What is a Dipole Antenna Calculator?

A half-wave dipole is one of the simplest and most effective antennas: two equal conductors fed at the center. This calculator gives you the total length and each leg length for a given operating frequency, so you can cut your wire to the right dimensions for the best resonance and lowest SWR.

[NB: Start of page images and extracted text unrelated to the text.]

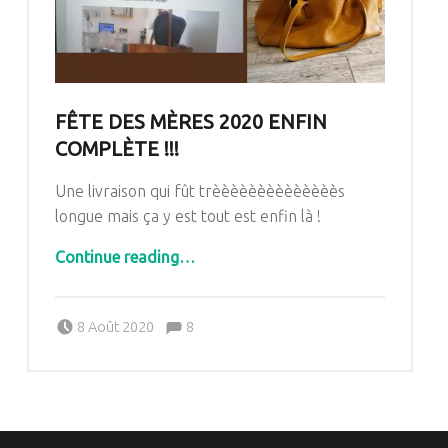
FÊTE DES MÈRES 2020 ENFIN
COMPLÈTE !!!
Une livraison qui fût trèèèèèèèèèèèèèès
longue mais ça y est tout est enfin là !
“Fête des mères 2020 enfin complète !!!”
Continue reading
…
Comments:
Posted on:
Written by:
Comments:
8 Août 2020
8
Pascale G&-BdC-WKF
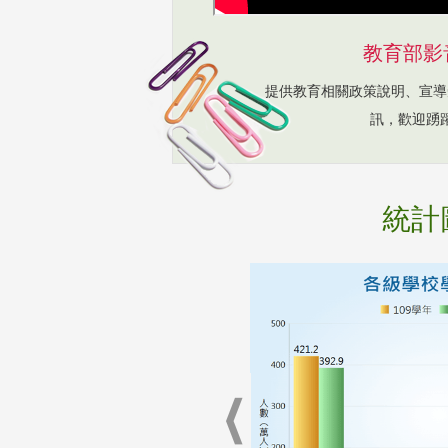
教育部影
提供教育相關政策說明、宣導
訊，歡迎踴
統計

Half-wave dipole antenna diagram with two equal legs and a center feed point
A half-wave dipole consists of two equal legs fed at the center, with total length equal to half a wavelength.

How to use it

Enter your target frequency in megahertz (MHz) — for example the center of a ham band or your transmit frequency — and the calculator instantly returns the total dipole length and the length of each of the two legs, in both meters and feet.

The formula explained

The classic approximation for a wire half-wave dipole is $$L_{\text{total}} = \frac{143.0}{\text{Frequency (MHz)}}\ \text{m}$$. The constant 143 already accounts for a typical velocity factor of about 0.95, which reflects the slight slowing of the wave on real wire compared to free space (where the constant would be ~150). Each leg is simply half the total: \(L_{\text{leg}} = \frac{L_{\text{total}}}{2}\).

Relationship between full wavelength and the half-wave dipole length
The dipole length corresponds to half a wavelength, with the 143 factor accounting for the velocity factor of real wire.

Worked example

For the 40-meter band at 7.1 MHz: $$L = \frac{143}{7.1} \approx 20.141 \text{ meters total}$$ so each leg is about \(10.07\) meters (\(\approx 33.04\ \text{ft}\)). Cut slightly long and trim to tune for minimum SWR.

FAQ

Why is my real antenna slightly different? Nearby objects, height above ground, wire diameter and insulation all affect resonance. Always cut a little long and trim.

Can I use feet directly? The classic imperial version is \(\frac{468}{f(\text{MHz})}\) for total feet — this tool shows feet alongside meters.

Does this work for any band? Yes, the formula scales for any HF/VHF frequency you enter.